The state of most homes on A&E's "Hoarders" is overwhelming, to say the least, given the often decades-long accumulation of possessions, trash, and filth. Oftentimes, the individuals featured on the show — like Season 6's Shanna and her disturbing collection of human waste-filled jugs — aren't aware they have a problem and are hesitant to part ways with their hoard. Though the clean-up process can be slow-moving at first, it actually only takes four days, for a pretty understandable reason. 

In response to a social media comment that inquired about the four-day limit, clean-up specialist Cory Chalmers explained that those involved in "Hoarders" — including himself, the doctors, and the family members of the hoarders — have full-time jobs, loved ones, and lives to get back to. When taking into consideration travel time, interviews, and filming the state of the home, in addition to the clean-up, each episode requires eight days.

"Just making 8 episodes [per season], the crew is gone 2 months," said Chalmers. He added, "It wouldn't change the story much if we added days, and since we offer after care to continue the process, our job is just to get the change in their lives started, not completely empty out the house, or fully change the behavior (this part can take years)."

The hoarder spends time with the organizer and therapist before the clean-up

Also in response to the social media comment, Cory Chalmers elaborated on the typical schedule that he and everyone else involved in a "Hoarders" episode follow. He stressed that, in helping the person snap out of their hoarding tendencies, the clean-up is just a portion of the process. 

On the first day, the organizer, therapist, and film crew travel to the home.
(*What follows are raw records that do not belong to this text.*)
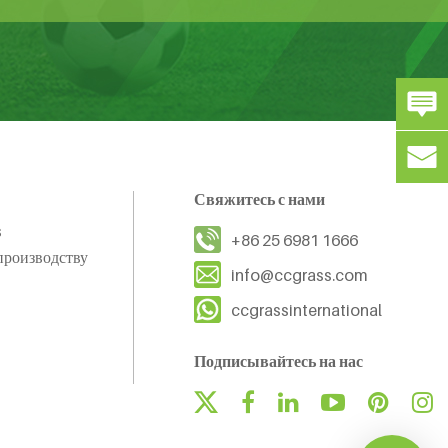
Свяжитесь с нами
s
+86 25 6981 1666
производству
info@ccgrass.com
ccgrassinternational
Подписывайтесь на нас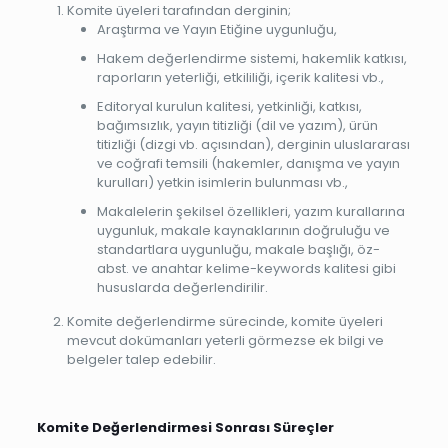
Komite üyeleri tarafından derginin;
Araştırma ve Yayın Etiğine uygunluğu,
Hakem değerlendirme sistemi, hakemlik katkısı,
raporların yeterliği, etkililiği, içerik kalitesi vb.,
Editoryal kurulun kalitesi, yetkinliği, katkısı,
bağımsızlık, yayın titizliği (dil ve yazım), ürün
titizliği (dizgi vb. açısından), derginin uluslararası
ve coğrafi temsili (hakemler, danışma ve yayın
kurulları) yetkin isimlerin bulunması vb.,
Makalelerin şekilsel özellikleri, yazım kurallarına
uygunluk, makale kaynaklarının doğruluğu ve
standartlara uygunluğu, makale başlığı, öz-
abst. ve anahtar kelime-keywords kalitesi gibi
hususlarda değerlendirilir.
Komite değerlendirme sürecinde, komite üyeleri
mevcut dokümanları yeterli görmezse ek bilgi ve
belgeler talep edebilir.
Komite Değerlendirmesi Sonrası Süreçler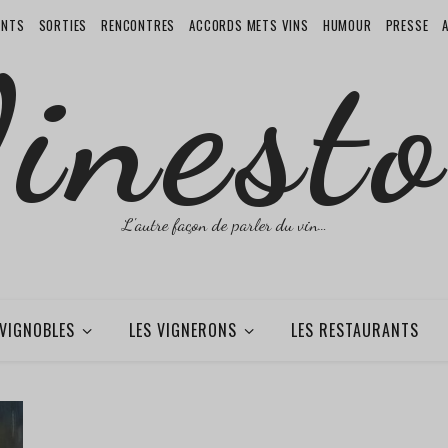
ENTS
SORTIES
RENCONTRES
ACCORDS METS VINS
HUMOUR
PRESSE
inesto
L'autre façon de parler du vin…
 VIGNOBLES
LES VIGNERONS
LES RESTAURANTS
,
A LA UNE
EVÈNEMENTS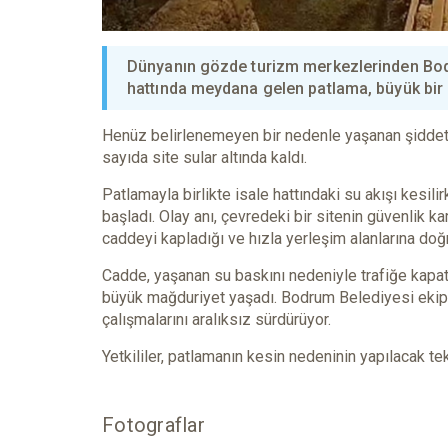
Dünyanın gözde turizm merkezlerinden Bodr
hattında meydana gelen patlama, büyük bir s
Henüz belirlenemeyen bir nedenle yaşanan şiddetl
sayıda site sular altında kaldı.
Patlamayla birlikte isale hattındaki su akışı kesil
başladı. Olay anı, çevredeki bir sitenin güvenlik k
caddeyi kapladığı ve hızla yerleşim alanlarına doğr
Cadde, yaşanan su baskını nedeniyle trafiğe kapatı
büyük mağduriyet yaşadı. Bodrum Belediyesi ekiple
çalışmalarını aralıksız sürdürüyor.
Yetkililer, patlamanın kesin nedeninin yapılacak te
Fotograflar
Then, over the next few days, interviews are conducted and footage is captured as these professionals attempt to get to the root of why so much stuff has been acquired. In order to truly grasp the severity of the person's living situation, the organizer and therapist explore the entire home and bring in loved ones who have often separated themselves from the individual over the years. Chalmers said, "Another day is spent getting all of the before shots of the home, as well as the walk-through with the Dr. and the hoarder, and often myself and the friends or family who has not seen it in a while." 

It's not until all of this happens that, for the next four days, cleaning services such as 1-800-GOT-JUNK? are brought in to clear the residence. The company described on its website, "This timing allows the homeowners to work with the professional organizer and the clinical psychologist before we arrive, which gives homeowners the opportunity to prepare themselves for the actual junk removal process."